Генри на это — новый заряд. Но тут мое внимание было отвлечено видом жареных угрей, поданных в достаточном количестве, чтобы позабыть о препирательствах.
Отплыли мы домой вполне благополучно — лучше не надо: скуанто отправили с нами еще три лодки, доверху нагруженные провизией, и обещали давать ее впредь. Казалось бы, чего еще можно желать, если притом и шкура осталась цела? Однако ж, едва очутившись в лодке, Питер и Том Бланкет крепко заспорили и проспорили полдороги. А так как на обратном пути я греб вместе с индейцами в их лодке, то существо спора мне было ясно. Дело в том, что Питер задумал дипломатически скрепить очень выгодный для нас союз со скуанто браком Генри и Утты: она приходилась какой-то племянницей старому Оримха, и поскольку у скуанто дети их братьев и сестер все равно что их родные дети, то, стало быть, мы попадаем в родичи к самому вождю! Это совсем недурно, особенно если принять во внимание угрозы Летящего Ворона, за которым стоит воинственное и непримиримое к белым племя пекота.

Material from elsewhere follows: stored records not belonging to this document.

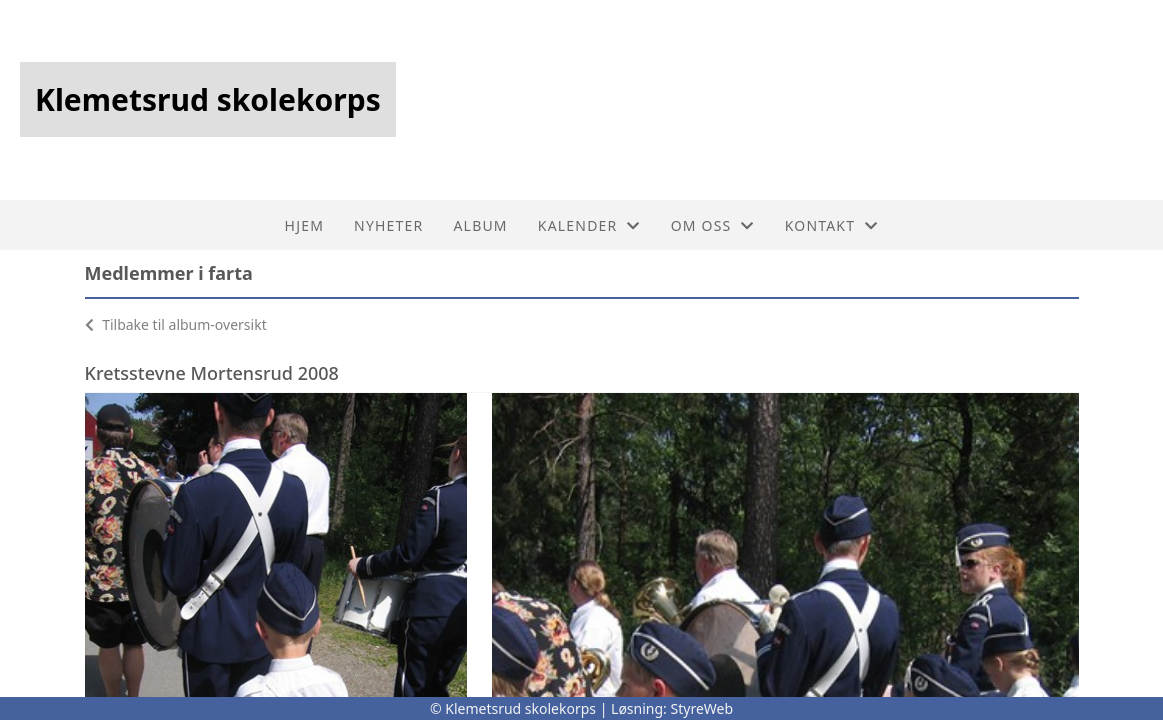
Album (480, 225)
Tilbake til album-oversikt (176, 324)
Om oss (713, 225)
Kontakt (832, 225)
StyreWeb (702, 708)
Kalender (589, 225)
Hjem (304, 225)
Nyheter (388, 225)
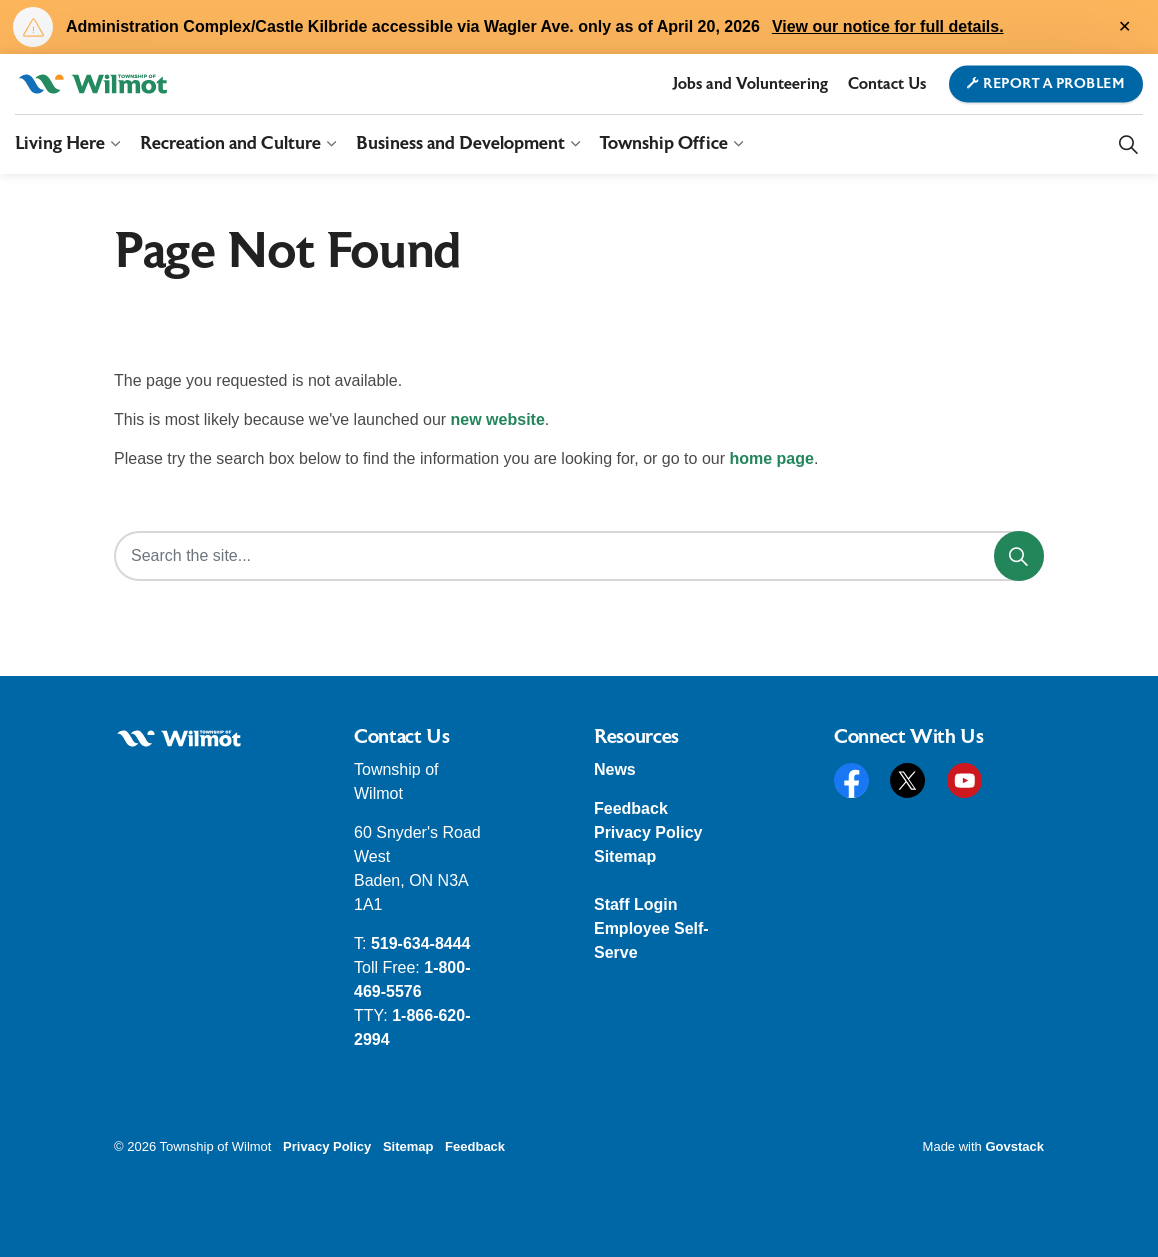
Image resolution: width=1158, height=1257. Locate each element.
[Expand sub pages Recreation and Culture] (331, 144)
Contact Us (887, 84)
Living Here (60, 143)
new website (498, 419)
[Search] (1019, 556)
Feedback (631, 808)
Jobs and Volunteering (750, 84)
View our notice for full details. (888, 26)
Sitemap (625, 856)
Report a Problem (1046, 84)
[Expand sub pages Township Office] (738, 144)
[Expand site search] (1128, 144)
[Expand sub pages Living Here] (115, 144)
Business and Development (460, 143)
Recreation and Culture (230, 143)
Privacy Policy (648, 832)
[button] (179, 738)
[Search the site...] (579, 556)
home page (771, 458)
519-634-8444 (421, 943)
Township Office (664, 143)
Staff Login (636, 904)
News (615, 769)
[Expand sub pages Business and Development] (575, 144)
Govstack (1014, 1146)
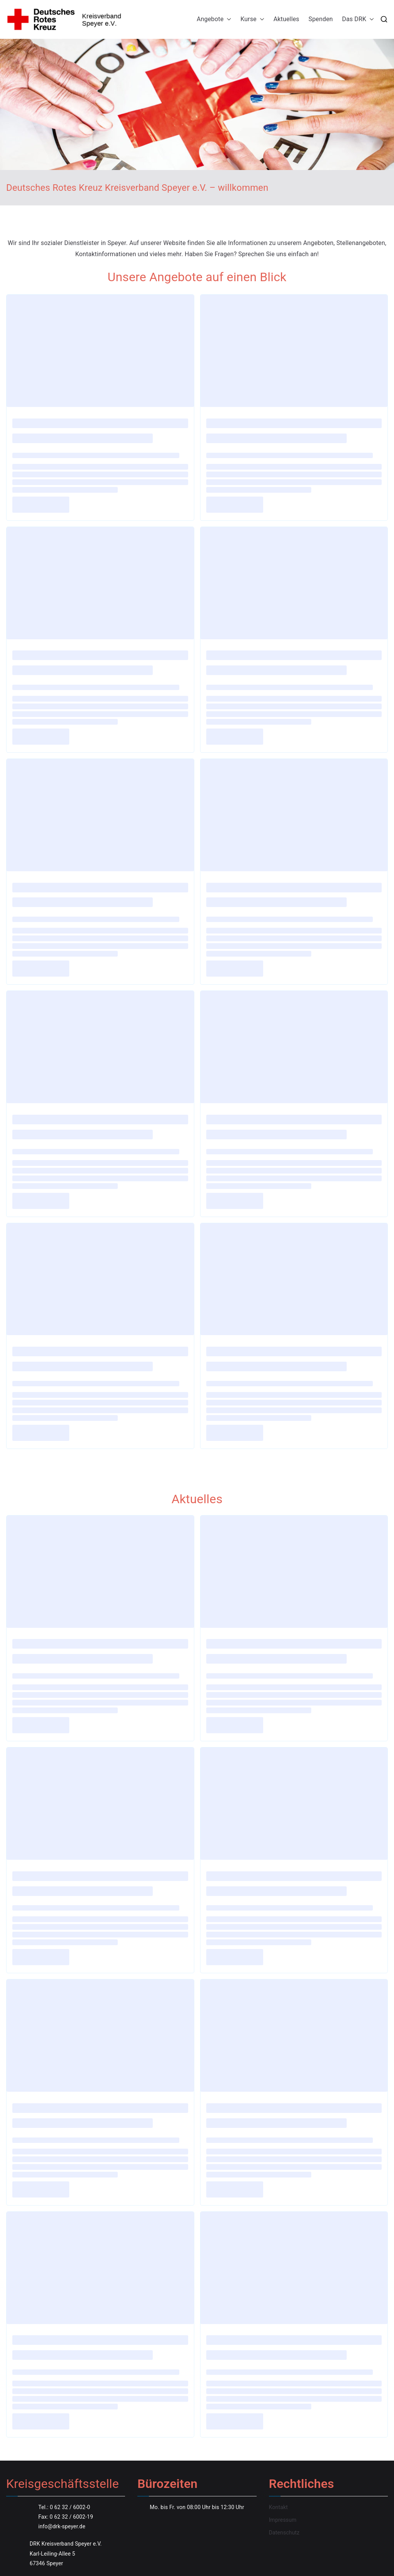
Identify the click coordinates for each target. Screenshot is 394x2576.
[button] (227, 19)
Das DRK (358, 19)
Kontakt (278, 2507)
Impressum (283, 2520)
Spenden (321, 19)
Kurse (252, 19)
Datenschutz (284, 2532)
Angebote (214, 19)
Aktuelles (286, 19)
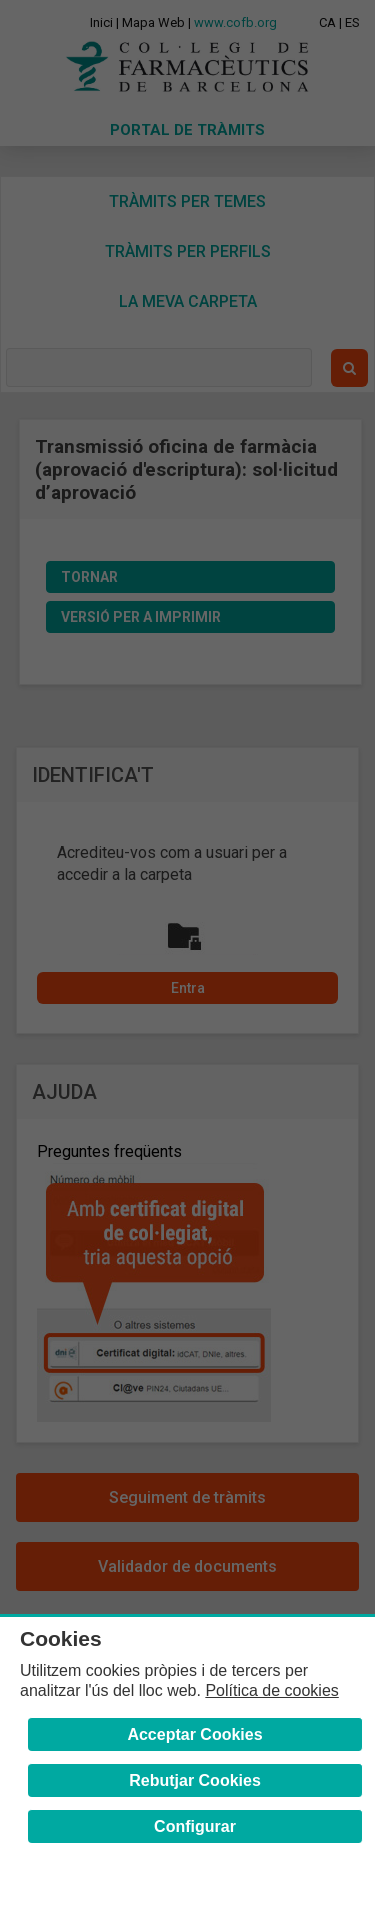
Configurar (195, 1826)
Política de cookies (271, 1690)
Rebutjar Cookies (195, 1780)
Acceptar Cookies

На это наш проповедник никак не соглашался. Он называл такой брак «противоестественным извращением всех божеских законов» и клялся, что бросить в объятия грязной язычницы представителя славного английского рода — преступление перед богом и людьми. Хорошо еще, что «представитель» ничего не слышал: Генри плыл на другой лодке.
— Свобода духа и слова! — ревели пуритане, размахивая ружьями. — Что может быть прекраснее свободы слова? Кто скажет против этого хоть слово, того надо засадить в тюрьму: пусть, скотина, любуется небом в крупную клетку!
Изречения Питера Джойса
Ну, скажу я вам, здесь и зима! О таких на побережье Ла-Манша и не слыхивали. Там туманы, бури, дожди, мокрые хлопья. Тут не так. Тут все иначе.
В конце ноября бушевали ураганы и ливни. А накануне фомина дня сразу стало спокойно, тихо и холодно, как в погребе. Всюду решительно вторгся новый цвет, все собой заполнил. По утрам он слепил колючей белизной, в полдень отливал голубым и розовым и растекался синими тенями вечером.